Investors in gold ETFs saw the value of their holdings rise by about 6% last year, mirroring gains in the price of gold.
Gold ETFs have now become such big holders of gold that they have become an important element of the global gold market. To give you an idea of scale, the 800-pound gorilla of the gold ETF market is the SPDR Gold Trust , which owns $69.9 billion of gold.
On this side of the Atlantic, London-listed Gold Bullion Securities and ETFS Physical Gold each hold around $8 billion dollars of gold. All three of these funds are physically backed ETFs, which means they buy and sell gold bars to match deposits and withdrawals by shareholders.
Are miners now a better buy?
Gold miners had a pretty grim year in 2012, as they struggled with rising costs and a stagnant gold price. Barrick Gold CEO Jamie Sokalsky summed up the situation in the company's recent results release: "Rising costs, poor capital allocation and the pursuit of production growth at any cost in the industry have led to declining equity valuations across the sector."
Like most mining bosses, Sokalsky is promising to cut costs and focus on shareholder returns, but rising energy and labor costs, and deteriorating ore grades (less gold per tonne of rock), may be hard to overcome, especially if the price of gold continues to weaken.
A better choice
FTSE 100-listed Randgold Resources has bucked the trend in recent years, outperforming its peers and the price of gold.
In 2012, Randgold delivered a 14% increase in operating profits and a 25% dividend increase, while maintaining net cash at $372 million and continuing to develop its new Kibali mine, in the Democratic Republic of Congo.
However, a weakening gold price has put Randgold's share price under pressure and it's fallen 28% since the start of October.

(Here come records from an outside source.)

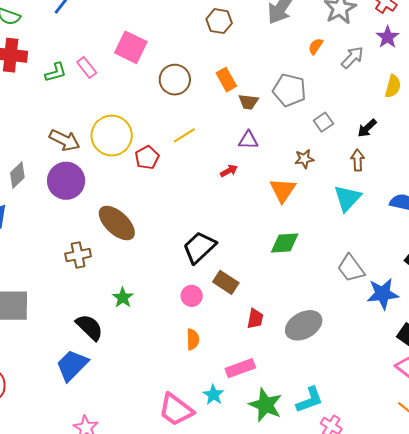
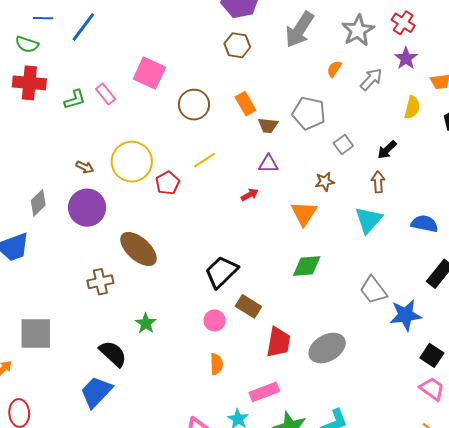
brown arrow: (65, 140) -> (85, 167), size x0.6
red trapezoid: (255, 319) -> (278, 342), size x1.5

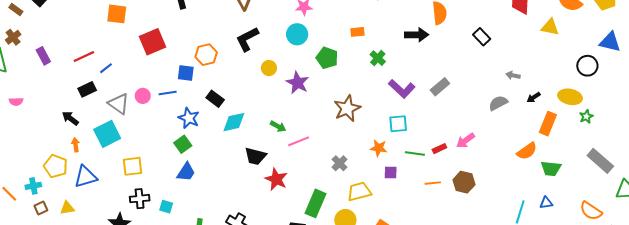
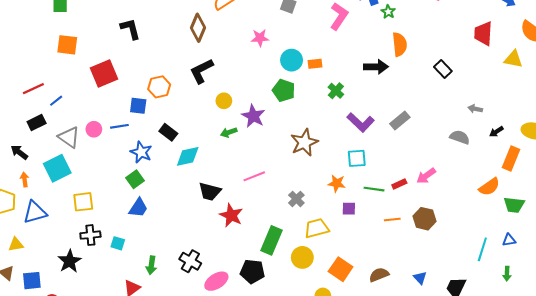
cyan circle: (297, 34) -> (292, 60), moved
gray semicircle: (498, 103) -> (460, 137), turned 48
green arrow: (278, 126) -> (229, 132), moved, turned 133

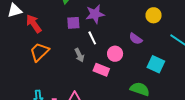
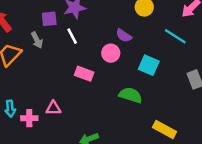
pink circle: (115, 54) -> (111, 53), moved
gray arrow: (79, 55) -> (37, 40), moved

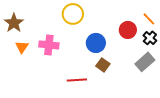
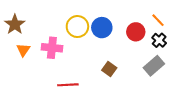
yellow circle: (73, 14) -> (77, 27), moved
blue circle: (96, 43) -> (102, 28), moved
red line: (77, 80) -> (68, 85), moved

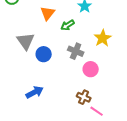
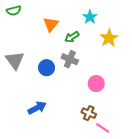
yellow star: (103, 38) -> (109, 38), moved
gray triangle: (26, 41) -> (15, 60), moved
gray cross: (76, 51) -> (70, 59), moved

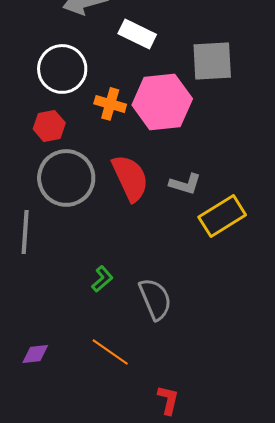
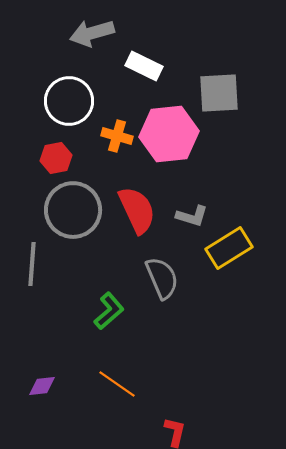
green L-shape: (102, 279) -> (109, 311), size x1.4
gray semicircle: (155, 299) -> (162, 278), moved

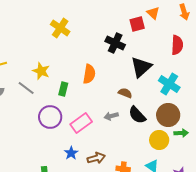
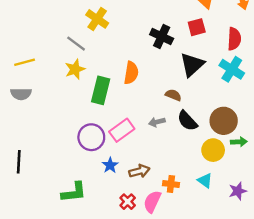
red square: (137, 24) -> (197, 27), moved
yellow star: (41, 71) -> (75, 69), turned 30
cyan cross: (169, 84) -> (232, 69), moved
gray line: (26, 88) -> (76, 44), moved
green rectangle: (63, 89) -> (101, 90), size x1.6
purple circle: (50, 117) -> (91, 137), moved

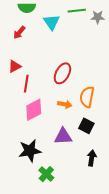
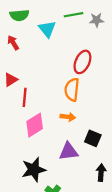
red arrow: (19, 32) -> (13, 43), turned 112
red ellipse: (62, 73) -> (82, 62), moved
orange semicircle: (87, 97) -> (72, 90), moved

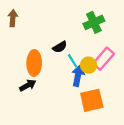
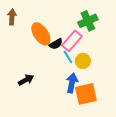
pink rectangle: (104, 59) -> (72, 41), moved
orange ellipse: (34, 63) -> (41, 34), moved, turned -35
blue arrow: (78, 76) -> (72, 83), moved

This gives Randgold a forward price-to-earnings ratio of 14, with a forecast 2013 dividend yield of 0.7% -- modest, but higher than the company's historic average.
If the price of gold remains stable and Randgold continues to deliver on its promises this year, then I think the company's share price could recover steadily from its current weak patch, outperforming gold ETFs.
2013's top growth stock?
Over the last 10 years, Randgold Resources has delivered capital gains of 734% to investors. The company still has room to grow, but it is unlikely to repeat this performance -- it's simply too big.
However, one company that is delivering strong growth is discussed in this free Motley Fool report, "The Top Growth Share for 2013." The share highlighted in the report gained 38% in 2012, during which time the FTSE 100 rose just 6%.
The company concerned is often overlooked by private investors, but its earnings per share have risen by 44% since 2009 -- so click here now to download your free copy of this report, while it is still available.
The article Gold Demand Sets $236 Billion Record in 2012 originally appeared on Fool.com.Roland Head has no position in any stocks mentioned. The Motley Fool has no position in any of the stocks mentioned. Try any of our Foolish newsletter services free for 30 days. We Fools may not all hold the same opinions, but we all believe that considering a diverse range of insights makes us better investors. The Motley Fool has a disclosure policy.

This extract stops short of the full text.